By Joe Beck -- jbeck@nvdaily.com

Participants in Front Royal's first organized attempt to limit its booming deer population through bow hunting are calling their effort a success.

A one-month trial ended March 31 with 25 deer killed by archers with Suburban White Tail Management of Northern Virginia, Inc., a non-profit deer management and culling organization authorized by the town council. Whit Wagner, one of Suburban White Tail's leaders, said he is optimistic that the group will conduct an expanded effort in September when hunting may resume under terms of a state-issued permit.

Wagner said eight archers from Suburban Whitetail zeroed in on the Leach Run stream valley area and achieved their initial goal of killing 10 deer in the first week. After that, they reset the goal to 20.

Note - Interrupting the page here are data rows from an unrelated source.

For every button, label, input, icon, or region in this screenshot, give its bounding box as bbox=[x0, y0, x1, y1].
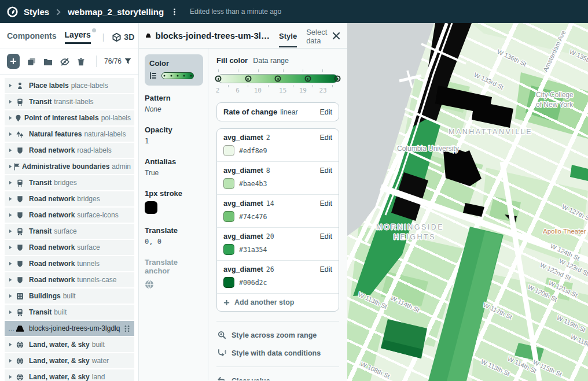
caret-icon[interactable] bbox=[8, 213, 16, 217]
map-block-polygon[interactable] bbox=[514, 343, 544, 361]
prop-color[interactable]: Color bbox=[145, 54, 203, 86]
breadcrumb-styles[interactable]: Styles bbox=[24, 7, 49, 17]
layer-row[interactable]: … blocks-joined-trees-um-3lgdlq bbox=[5, 321, 134, 336]
caret-icon[interactable] bbox=[8, 358, 16, 363]
slider-tick-labels: 2610151923 bbox=[218, 87, 338, 95]
tab-style[interactable]: Style bbox=[279, 24, 297, 47]
prop-opacity[interactable]: Opacity 1 bbox=[145, 125, 203, 145]
caret-icon[interactable] bbox=[8, 164, 13, 169]
stroke-color-swatch[interactable] bbox=[145, 201, 157, 214]
layer-counter[interactable]: 76/76 bbox=[104, 57, 131, 65]
stop-field-name: avg_diamet bbox=[223, 134, 263, 142]
prop-antialias[interactable]: Antialias True bbox=[145, 157, 203, 177]
layer-row[interactable]: Road network road-labels bbox=[5, 143, 134, 158]
caret-icon[interactable] bbox=[8, 197, 16, 201]
rate-of-change-row[interactable]: Rate of change linear Edit bbox=[216, 102, 339, 121]
caret-icon[interactable] bbox=[8, 148, 16, 153]
map-block-polygon[interactable] bbox=[435, 86, 513, 128]
layer-row[interactable]: Land, water, & sky built bbox=[5, 337, 134, 352]
stop-color-swatch[interactable] bbox=[223, 178, 234, 189]
edit-stop-button[interactable]: Edit bbox=[319, 232, 332, 241]
layer-row[interactable]: Point of interest labels poi-labels bbox=[5, 110, 134, 125]
caret-icon[interactable] bbox=[8, 294, 16, 298]
caret-icon[interactable] bbox=[8, 261, 16, 266]
layer-row[interactable]: Place labels place-labels bbox=[5, 78, 134, 93]
stop-color-swatch[interactable] bbox=[223, 211, 234, 222]
caret-icon[interactable] bbox=[8, 310, 16, 315]
prop-1px-stroke[interactable]: 1px stroke bbox=[145, 189, 203, 214]
layer-row[interactable]: Buildings built bbox=[5, 288, 134, 304]
slider-stop-handle[interactable] bbox=[335, 76, 341, 82]
stop-color-swatch[interactable] bbox=[223, 145, 234, 156]
map-block-polygon[interactable] bbox=[443, 149, 482, 186]
caret-icon[interactable] bbox=[8, 278, 16, 282]
edit-stop-button[interactable]: Edit bbox=[319, 134, 332, 142]
layer-row[interactable]: Transit surface bbox=[5, 224, 134, 239]
data-range-slider[interactable] bbox=[218, 74, 338, 83]
group-layers-button[interactable] bbox=[43, 56, 53, 66]
layer-row[interactable]: Road network surface-icons bbox=[5, 208, 134, 223]
add-layer-button[interactable] bbox=[7, 54, 20, 69]
map-canvas[interactable]: W 136th StW 135th StW 133rd StAmsterdam … bbox=[347, 23, 588, 381]
edit-stop-button[interactable]: Edit bbox=[319, 167, 332, 175]
color-stop-row[interactable]: avg_diamet 8 Edit #bae4b3 bbox=[217, 162, 339, 195]
duplicate-layer-button[interactable] bbox=[27, 56, 36, 66]
cube-icon bbox=[112, 33, 121, 42]
hide-layer-button[interactable] bbox=[60, 56, 69, 66]
caret-icon[interactable] bbox=[8, 229, 16, 234]
map-block-polygon[interactable] bbox=[570, 165, 588, 181]
layer-row[interactable]: Land, water, & sky land bbox=[5, 369, 134, 381]
caret-icon[interactable] bbox=[8, 132, 16, 136]
slider-stop-handle[interactable] bbox=[245, 76, 251, 82]
kebab-menu-icon[interactable] bbox=[171, 6, 178, 17]
color-stop-row[interactable]: avg_diamet 2 Edit #edf8e9 bbox=[217, 129, 339, 162]
slider-stop-handle[interactable] bbox=[275, 76, 281, 82]
caret-icon[interactable]: … bbox=[8, 325, 16, 332]
tab-select-data[interactable]: Select data bbox=[306, 20, 328, 51]
slider-stop-handle[interactable] bbox=[215, 76, 222, 82]
tab-layers[interactable]: Layers bbox=[65, 30, 91, 44]
caret-icon[interactable] bbox=[8, 375, 16, 379]
mapbox-logo-icon[interactable] bbox=[7, 6, 18, 17]
close-icon[interactable] bbox=[332, 31, 340, 41]
layer-row[interactable]: Natural features natural-labels bbox=[5, 127, 134, 142]
prop-pattern[interactable]: Pattern None bbox=[145, 94, 203, 113]
divider bbox=[216, 321, 339, 321]
caret-icon[interactable] bbox=[8, 180, 16, 185]
edit-rate-button[interactable]: Edit bbox=[319, 108, 332, 116]
color-stop-row[interactable]: avg_diamet 20 Edit #31a354 bbox=[217, 228, 339, 261]
color-stop-row[interactable]: avg_diamet 26 Edit #006d2c bbox=[217, 261, 339, 294]
style-with-data-conditions-button[interactable]: Style with data conditions bbox=[218, 349, 338, 357]
layer-row[interactable]: Transit built bbox=[5, 305, 134, 320]
data-range-label[interactable]: Data range bbox=[253, 57, 289, 65]
edit-stop-button[interactable]: Edit bbox=[319, 199, 332, 208]
toggle-3d-button[interactable]: 3D bbox=[112, 32, 134, 42]
stop-color-swatch[interactable] bbox=[223, 277, 234, 288]
caret-icon[interactable] bbox=[8, 342, 16, 347]
caret-icon[interactable] bbox=[8, 116, 14, 120]
layer-row[interactable]: Land, water, & sky water bbox=[5, 353, 134, 368]
layer-row[interactable]: Administrative boundaries admin bbox=[5, 159, 134, 174]
prop-translate-anchor[interactable]: Translate anchor bbox=[145, 258, 203, 289]
color-stop-row[interactable]: avg_diamet 14 Edit #74c476 bbox=[217, 195, 339, 228]
layer-row[interactable]: Transit bridges bbox=[5, 175, 134, 190]
drag-handle-icon[interactable] bbox=[123, 325, 131, 332]
stop-color-swatch[interactable] bbox=[223, 244, 234, 255]
layer-row[interactable]: Road network tunnels-case bbox=[5, 272, 134, 287]
clear-value-button[interactable]: Clear value bbox=[218, 376, 338, 380]
prop-translate[interactable]: Translate 0, 0 bbox=[145, 226, 203, 246]
layer-row[interactable]: Transit transit-labels bbox=[5, 94, 134, 109]
tab-components[interactable]: Components bbox=[7, 31, 57, 43]
style-title[interactable]: webmap_2_storytelling bbox=[68, 7, 164, 17]
style-across-zoom-button[interactable]: Style across zoom range bbox=[218, 331, 338, 339]
edit-stop-button[interactable]: Edit bbox=[319, 265, 332, 273]
layer-row[interactable]: Road network surface bbox=[5, 240, 134, 255]
caret-icon[interactable] bbox=[8, 245, 16, 250]
caret-icon[interactable] bbox=[8, 83, 16, 88]
delete-layer-button[interactable] bbox=[77, 56, 85, 66]
slider-stop-handle[interactable] bbox=[304, 76, 311, 82]
layer-row[interactable]: Road network bridges bbox=[5, 191, 134, 206]
add-stop-button[interactable]: Add another stop bbox=[217, 294, 339, 311]
caret-icon[interactable] bbox=[8, 99, 16, 104]
layer-row[interactable]: Road network tunnels bbox=[5, 256, 134, 271]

"We ended up with 25, which really put a dent in the Leach Run area," Wagner said.

Suburban Whitetail serves as an agent for the Police Department and town manager, which administer the deer management program under a permit issued by the Virginia Department of Gaming and Inland Fisheries. Police Lt. Clint Keller, who was one of Suburban Whitetails bow hunters and an organizer of the program, said he was also pleased with the early results.

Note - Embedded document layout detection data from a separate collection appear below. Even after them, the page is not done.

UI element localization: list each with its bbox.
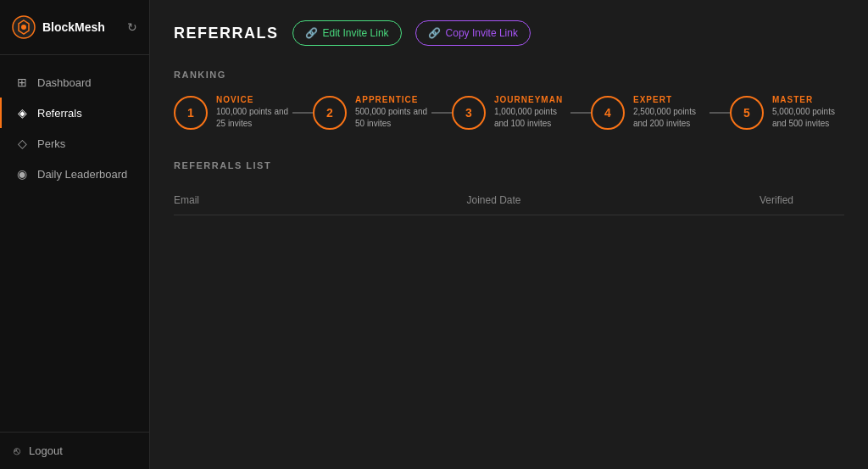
copy-btn-label: Copy Invite Link — [446, 27, 518, 39]
rank-circle-3: 3 — [452, 96, 486, 130]
sidebar-header: BlockMesh ↻ — [0, 0, 149, 55]
rank-name-3: JOURNEYMAN — [494, 95, 570, 104]
main-content: REFERRALS 🔗 Edit Invite Link 🔗 Copy Invi… — [150, 0, 868, 469]
rank-item-1: 1 NOVICE 100,000 points and 25 invites — [174, 95, 292, 130]
logout-button[interactable]: ⎋ Logout — [14, 444, 136, 457]
svg-point-2 — [21, 25, 26, 30]
logout-icon: ⎋ — [14, 444, 20, 457]
rank-desc-4: 2,500,000 points and 200 invites — [633, 106, 709, 130]
ranking-label: RANKING — [174, 70, 844, 80]
rank-info-5: MASTER 5,000,000 points and 500 invites — [772, 95, 844, 130]
rank-desc-2: 500,000 points and 50 invites — [355, 106, 431, 130]
sidebar-item-label: Daily Leaderboard — [37, 168, 127, 181]
rank-info-2: APPRENTICE 500,000 points and 50 invites — [355, 95, 431, 130]
refresh-icon[interactable]: ↻ — [127, 20, 137, 34]
rank-name-1: NOVICE — [216, 95, 292, 104]
rank-circle-2: 2 — [313, 96, 347, 130]
leaderboard-icon: ◉ — [15, 167, 29, 181]
connector-4 — [709, 112, 730, 114]
dashboard-icon: ⊞ — [15, 75, 29, 89]
rank-info-4: EXPERT 2,500,000 points and 200 invites — [633, 95, 709, 130]
rank-name-5: MASTER — [772, 95, 844, 104]
rank-desc-5: 5,000,000 points and 500 invites — [772, 106, 844, 130]
edit-invite-link-button[interactable]: 🔗 Edit Invite Link — [292, 20, 402, 46]
copy-link-icon: 🔗 — [428, 27, 441, 39]
rank-circle-5: 5 — [730, 96, 764, 130]
rank-name-2: APPRENTICE — [355, 95, 431, 104]
copy-invite-link-button[interactable]: 🔗 Copy Invite Link — [415, 20, 531, 46]
rank-desc-1: 100,000 points and 25 invites — [216, 106, 292, 130]
perks-icon: ◇ — [15, 137, 29, 150]
rank-info-1: NOVICE 100,000 points and 25 invites — [216, 95, 292, 130]
connector-2 — [431, 112, 452, 114]
rank-info-3: JOURNEYMAN 1,000,000 points and 100 invi… — [494, 95, 570, 130]
col-header-email: Email — [174, 194, 467, 206]
logo-icon — [12, 15, 36, 39]
connector-1 — [292, 112, 313, 114]
logout-label: Logout — [29, 444, 63, 457]
page-title: REFERRALS — [174, 25, 279, 42]
col-header-verified: Verified — [760, 194, 844, 206]
referrals-list-section: REFERRALS LIST Email Joined Date Verifie… — [174, 160, 844, 215]
ranking-section: RANKING 1 NOVICE 100,000 points and 25 i… — [174, 70, 844, 130]
referrals-icon: ◈ — [15, 106, 29, 120]
sidebar-item-referrals[interactable]: ◈ Referrals — [0, 98, 149, 128]
sidebar-item-label: Referrals — [37, 107, 82, 120]
rank-desc-3: 1,000,000 points and 100 invites — [494, 106, 570, 130]
sidebar-item-dashboard[interactable]: ⊞ Dashboard — [0, 67, 149, 98]
rank-item-5: 5 MASTER 5,000,000 points and 500 invite… — [730, 95, 844, 130]
table-header: Email Joined Date Verified — [174, 186, 844, 215]
rank-name-4: EXPERT — [633, 95, 709, 104]
sidebar-item-label: Perks — [37, 137, 65, 150]
connector-3 — [570, 112, 591, 114]
referrals-list-label: REFERRALS LIST — [174, 160, 844, 170]
rank-circle-1: 1 — [174, 96, 208, 130]
logo-area: BlockMesh — [12, 15, 105, 39]
edit-btn-label: Edit Invite Link — [323, 27, 389, 39]
page-header: REFERRALS 🔗 Edit Invite Link 🔗 Copy Invi… — [174, 20, 844, 46]
sidebar-nav: ⊞ Dashboard ◈ Referrals ◇ Perks ◉ Daily … — [0, 55, 149, 432]
ranking-track: 1 NOVICE 100,000 points and 25 invites 2… — [174, 95, 844, 130]
sidebar-item-label: Dashboard — [37, 76, 92, 89]
rank-item-3: 3 JOURNEYMAN 1,000,000 points and 100 in… — [452, 95, 570, 130]
rank-item-2: 2 APPRENTICE 500,000 points and 50 invit… — [313, 95, 431, 130]
edit-link-icon: 🔗 — [305, 27, 318, 39]
sidebar-footer: ⎋ Logout — [0, 432, 149, 469]
col-header-joined: Joined Date — [467, 194, 760, 206]
rank-circle-4: 4 — [591, 96, 625, 130]
sidebar: BlockMesh ↻ ⊞ Dashboard ◈ Referrals ◇ Pe… — [0, 0, 150, 469]
sidebar-item-leaderboard[interactable]: ◉ Daily Leaderboard — [0, 159, 149, 189]
sidebar-item-perks[interactable]: ◇ Perks — [0, 128, 149, 159]
rank-item-4: 4 EXPERT 2,500,000 points and 200 invite… — [591, 95, 709, 130]
app-name: BlockMesh — [42, 20, 105, 34]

"It was excellent," Keller said. "I was really surprised at the community support for the program, and how they accepted it and took it under the wings."

The clients included 28 landowners who asked the town and Suburban Whitetail for help in ridding their property of deer. Wagner, who is Suburban Whitetail's western counties coordinator, said six of the 28 properties were deemed unsuitable for hunting but are still available for tracking and retrieving downed deer that were shot on neighbors' land.

Suburban Whitetail's archers reach agreements with property owners on the conditions under which they will hunt deer. On the appointed day and time, the archers take their place in perches 12 to 20 high feet in trees and wait for deer to come into range, Wagner said.

"We have to shoot down rather than out so we can recover our arrows," Wagner said.

He said the Leach Run neighborhood was overrun before the archers arrived. The 25 deer killed were only a small part of a total of 346 the archers counted on the properties they hunted, Wagner said.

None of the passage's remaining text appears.